#### [Exercise]
Look through the entries below and report every line that has "учета".

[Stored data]

= = =

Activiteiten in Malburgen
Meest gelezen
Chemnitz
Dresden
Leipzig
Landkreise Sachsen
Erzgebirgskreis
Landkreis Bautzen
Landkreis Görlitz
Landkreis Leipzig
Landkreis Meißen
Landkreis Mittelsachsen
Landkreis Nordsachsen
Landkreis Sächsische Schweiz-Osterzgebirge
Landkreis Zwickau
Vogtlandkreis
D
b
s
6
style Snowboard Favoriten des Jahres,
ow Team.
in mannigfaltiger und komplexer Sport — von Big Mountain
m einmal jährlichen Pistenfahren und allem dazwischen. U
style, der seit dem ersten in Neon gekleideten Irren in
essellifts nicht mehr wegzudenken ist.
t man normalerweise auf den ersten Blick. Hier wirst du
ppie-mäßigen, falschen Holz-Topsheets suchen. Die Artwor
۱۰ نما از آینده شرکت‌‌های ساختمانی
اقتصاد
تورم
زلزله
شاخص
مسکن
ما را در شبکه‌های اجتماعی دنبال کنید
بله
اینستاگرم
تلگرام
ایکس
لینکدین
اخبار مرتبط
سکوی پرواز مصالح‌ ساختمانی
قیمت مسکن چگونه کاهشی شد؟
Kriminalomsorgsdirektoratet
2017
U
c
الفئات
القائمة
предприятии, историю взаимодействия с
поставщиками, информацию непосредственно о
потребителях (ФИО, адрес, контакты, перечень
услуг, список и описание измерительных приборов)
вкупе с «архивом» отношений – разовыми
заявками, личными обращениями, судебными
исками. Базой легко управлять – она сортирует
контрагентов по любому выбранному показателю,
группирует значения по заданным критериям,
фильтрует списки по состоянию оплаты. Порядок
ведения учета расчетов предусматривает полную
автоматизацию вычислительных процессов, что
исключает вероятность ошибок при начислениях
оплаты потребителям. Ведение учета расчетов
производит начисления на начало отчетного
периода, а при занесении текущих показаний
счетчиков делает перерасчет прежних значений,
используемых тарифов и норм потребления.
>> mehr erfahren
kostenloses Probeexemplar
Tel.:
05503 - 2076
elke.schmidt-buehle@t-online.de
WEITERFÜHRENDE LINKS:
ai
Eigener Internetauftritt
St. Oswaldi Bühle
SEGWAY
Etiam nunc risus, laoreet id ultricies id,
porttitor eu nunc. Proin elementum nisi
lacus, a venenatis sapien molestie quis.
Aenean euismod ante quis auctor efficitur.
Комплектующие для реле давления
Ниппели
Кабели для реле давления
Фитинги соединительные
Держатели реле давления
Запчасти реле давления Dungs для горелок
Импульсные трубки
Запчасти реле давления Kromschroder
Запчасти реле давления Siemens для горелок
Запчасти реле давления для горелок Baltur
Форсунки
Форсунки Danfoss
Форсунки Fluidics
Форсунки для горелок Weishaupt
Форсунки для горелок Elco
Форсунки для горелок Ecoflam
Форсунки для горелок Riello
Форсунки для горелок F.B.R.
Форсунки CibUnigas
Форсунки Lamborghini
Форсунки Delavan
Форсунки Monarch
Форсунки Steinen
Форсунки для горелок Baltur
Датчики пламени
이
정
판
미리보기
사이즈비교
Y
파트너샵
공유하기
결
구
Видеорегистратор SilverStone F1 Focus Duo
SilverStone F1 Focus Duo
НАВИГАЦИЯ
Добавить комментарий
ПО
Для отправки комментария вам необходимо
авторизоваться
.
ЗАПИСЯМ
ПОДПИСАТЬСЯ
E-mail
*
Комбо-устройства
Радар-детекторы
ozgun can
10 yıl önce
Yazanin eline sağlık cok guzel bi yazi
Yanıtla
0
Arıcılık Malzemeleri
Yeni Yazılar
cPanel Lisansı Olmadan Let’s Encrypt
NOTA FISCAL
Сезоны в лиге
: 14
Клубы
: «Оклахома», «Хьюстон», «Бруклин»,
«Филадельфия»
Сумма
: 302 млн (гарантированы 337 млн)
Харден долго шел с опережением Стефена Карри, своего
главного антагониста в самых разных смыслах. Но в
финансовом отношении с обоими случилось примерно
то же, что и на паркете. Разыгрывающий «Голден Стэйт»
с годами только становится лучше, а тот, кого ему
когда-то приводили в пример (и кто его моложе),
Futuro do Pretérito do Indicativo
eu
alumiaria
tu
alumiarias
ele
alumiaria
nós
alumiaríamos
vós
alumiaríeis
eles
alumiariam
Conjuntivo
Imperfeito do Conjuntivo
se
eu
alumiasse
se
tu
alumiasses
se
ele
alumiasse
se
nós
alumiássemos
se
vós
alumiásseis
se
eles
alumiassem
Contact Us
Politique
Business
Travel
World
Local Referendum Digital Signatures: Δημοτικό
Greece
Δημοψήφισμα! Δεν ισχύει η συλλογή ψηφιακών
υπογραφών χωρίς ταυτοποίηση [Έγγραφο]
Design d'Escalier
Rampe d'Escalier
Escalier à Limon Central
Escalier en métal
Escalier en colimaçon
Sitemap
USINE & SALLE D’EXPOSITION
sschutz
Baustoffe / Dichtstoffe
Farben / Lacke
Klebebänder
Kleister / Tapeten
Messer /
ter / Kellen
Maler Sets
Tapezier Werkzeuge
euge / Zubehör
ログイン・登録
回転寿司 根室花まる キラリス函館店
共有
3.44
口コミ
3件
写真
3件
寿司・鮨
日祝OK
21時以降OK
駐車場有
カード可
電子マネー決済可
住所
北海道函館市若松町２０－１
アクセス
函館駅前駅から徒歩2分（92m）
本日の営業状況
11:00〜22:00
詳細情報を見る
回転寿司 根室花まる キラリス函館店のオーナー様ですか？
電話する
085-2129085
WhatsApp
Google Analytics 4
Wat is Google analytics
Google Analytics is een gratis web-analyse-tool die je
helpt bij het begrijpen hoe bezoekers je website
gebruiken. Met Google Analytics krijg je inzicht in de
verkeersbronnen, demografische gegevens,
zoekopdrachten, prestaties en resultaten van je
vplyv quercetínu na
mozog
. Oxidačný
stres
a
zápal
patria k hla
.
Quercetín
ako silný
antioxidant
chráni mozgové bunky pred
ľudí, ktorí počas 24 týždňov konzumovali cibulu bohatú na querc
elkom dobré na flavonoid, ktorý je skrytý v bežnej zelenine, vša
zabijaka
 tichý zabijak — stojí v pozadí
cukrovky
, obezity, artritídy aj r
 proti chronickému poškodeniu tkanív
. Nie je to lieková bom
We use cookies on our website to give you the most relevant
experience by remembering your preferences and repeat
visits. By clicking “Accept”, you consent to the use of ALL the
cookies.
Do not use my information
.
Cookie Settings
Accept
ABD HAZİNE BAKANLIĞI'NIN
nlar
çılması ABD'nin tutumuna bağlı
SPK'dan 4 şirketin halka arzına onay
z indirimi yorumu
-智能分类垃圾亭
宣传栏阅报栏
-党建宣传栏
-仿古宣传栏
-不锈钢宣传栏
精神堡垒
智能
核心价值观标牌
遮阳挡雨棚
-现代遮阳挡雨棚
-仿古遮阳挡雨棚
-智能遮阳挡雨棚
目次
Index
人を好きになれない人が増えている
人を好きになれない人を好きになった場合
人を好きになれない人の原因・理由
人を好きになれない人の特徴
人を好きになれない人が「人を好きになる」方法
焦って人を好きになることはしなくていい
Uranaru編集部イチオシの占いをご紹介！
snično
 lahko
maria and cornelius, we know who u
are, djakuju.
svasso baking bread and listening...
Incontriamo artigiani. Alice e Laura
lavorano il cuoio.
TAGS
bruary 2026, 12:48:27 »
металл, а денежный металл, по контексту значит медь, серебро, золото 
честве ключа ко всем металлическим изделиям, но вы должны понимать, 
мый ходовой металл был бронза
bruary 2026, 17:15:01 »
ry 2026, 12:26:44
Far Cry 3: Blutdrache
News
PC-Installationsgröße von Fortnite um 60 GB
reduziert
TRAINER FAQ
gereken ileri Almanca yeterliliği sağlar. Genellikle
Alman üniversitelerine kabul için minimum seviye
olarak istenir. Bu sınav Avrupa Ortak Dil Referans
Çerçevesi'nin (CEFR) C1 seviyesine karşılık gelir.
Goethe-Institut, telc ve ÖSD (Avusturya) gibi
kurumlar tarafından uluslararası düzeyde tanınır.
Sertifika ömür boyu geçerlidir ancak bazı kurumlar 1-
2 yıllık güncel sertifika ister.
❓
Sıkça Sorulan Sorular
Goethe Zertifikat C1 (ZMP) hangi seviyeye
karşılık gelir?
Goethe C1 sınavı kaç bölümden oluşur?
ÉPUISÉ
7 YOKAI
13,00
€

= = =

#### [Result of the exercise]
ведения учета расчетов предусматривает полную
оплаты потребителям. Ведение учета расчетов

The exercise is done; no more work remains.